Short-circuit range counting algorithm?
H. S. Teoh
hsteoh at quickfur.ath.cx
Fri Mar 16 19:10:59 UTC 2018
On Fri, Mar 16, 2018 at 02:58:36PM -0400, Steven Schveighoffer via Digitalmars-d wrote:
> On 3/16/18 2:07 PM, Seb wrote:
> > On Friday, 16 March 2018 at 17:50:37 UTC, Andrei Alexandrescu wrote:
> > > On 3/16/18 1:41 PM, H. S. Teoh wrote:
> > > > Given a forward range r, I want to test whether it has exactly n
> > > > elements that satisfy some given predicate pred.
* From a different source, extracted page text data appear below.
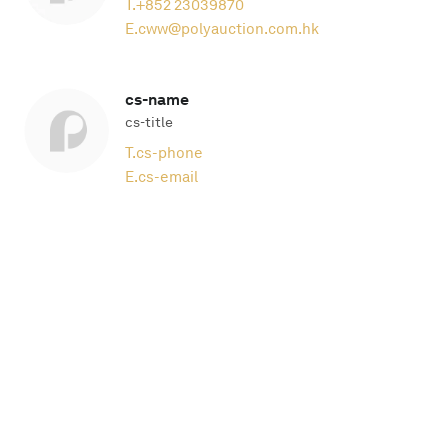
T.
+852 23039870
E.
cww@polyauction.com.hk
cs-name
cs-title
T.
cs-phone
E.
cs-email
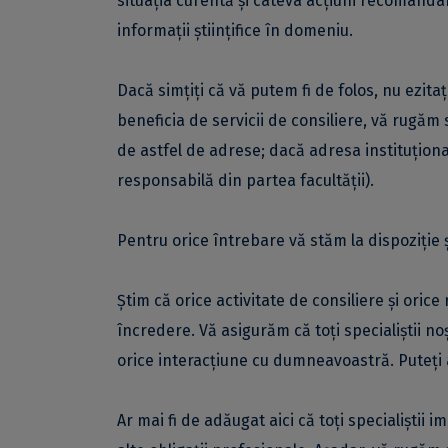
situația curentă și câteva acțiuni recomandabi
informații științifice în domeniu.
Dacă simțiți că vă putem fi de folos, nu ezit
beneficia de servicii de consiliere, vă rugăm s
de astfel de adrese; dacă adresa instituțion
responsabilă din partea facultății).
Pentru orice întrebare vă stăm la dispoziție
Știm că orice activitate de consiliere și orice
încredere. Vă asigurăm că toți specialiștii noșt
orice interacțiune cu dumneavoastră. Puteți 
Ar mai fi de adăugat aici că toți specialiștii 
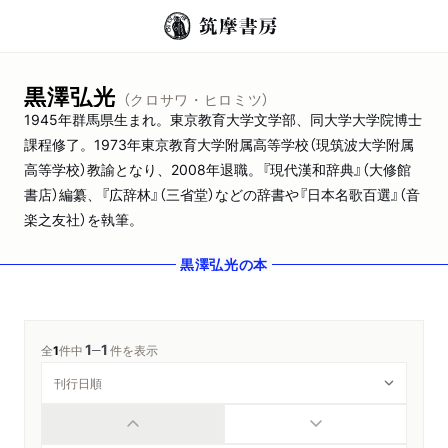
黒澤弘光
（クロサワ・ヒロミツ）
1945年群馬県生まれ。東京教育大学文学部、同大学大学院博士
課程修了。1973年東京教育大学附属高等学校（現筑波大学附属
高等学校）教諭となり、2008年退職。『現代漢和辞典』（大修館
書店）編纂、『広辞林』（三省堂）などの辞書や『日本名歌百選』（音
楽之友社）を執筆。
黒澤弘光
の本
1
1
─
全
1
件中
件を表示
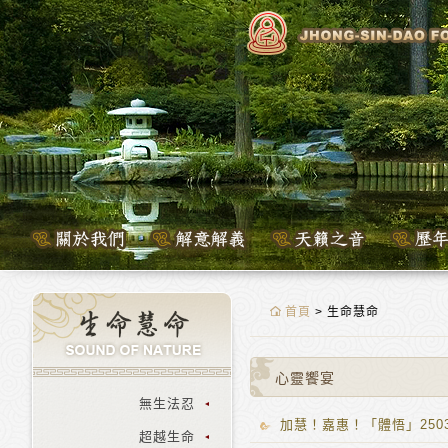
首頁
> 生命慧命
心靈饗宴
無生法忍
加慧！嘉惠！「體悟」2503
超越生命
Is it possible
> > > > to do this using current Phobos algorithms such that it does not
> > > > traverse more members of the range than necessary?
> > > >
> > > > The naïve solution `r.count!pred == n` walks the entire range,
> > > > even though it may already have seen n+1 elements that satisfies
> > > > pred, and therefore should already know that the answer must be
> > > > false.
> > >
> > > r.count!pred.walkLength(n) == n
> >
> > Shouldn't this be using filter (count is eager)?
> >
> > r.filter!pred.walkLength(n) == n
>
> r.filter!pred.walkLength(n + 1) == n
[...]
Aha, so the trick is the 2-argument overload of walkLength. That's what
I was looking for. Thanks!
And yes, it should be .walkLength(n+1) because otherwise you don't know
if the actual count is >n.
T
--
Don't drink and derive. Alcohol and algebra don't mix.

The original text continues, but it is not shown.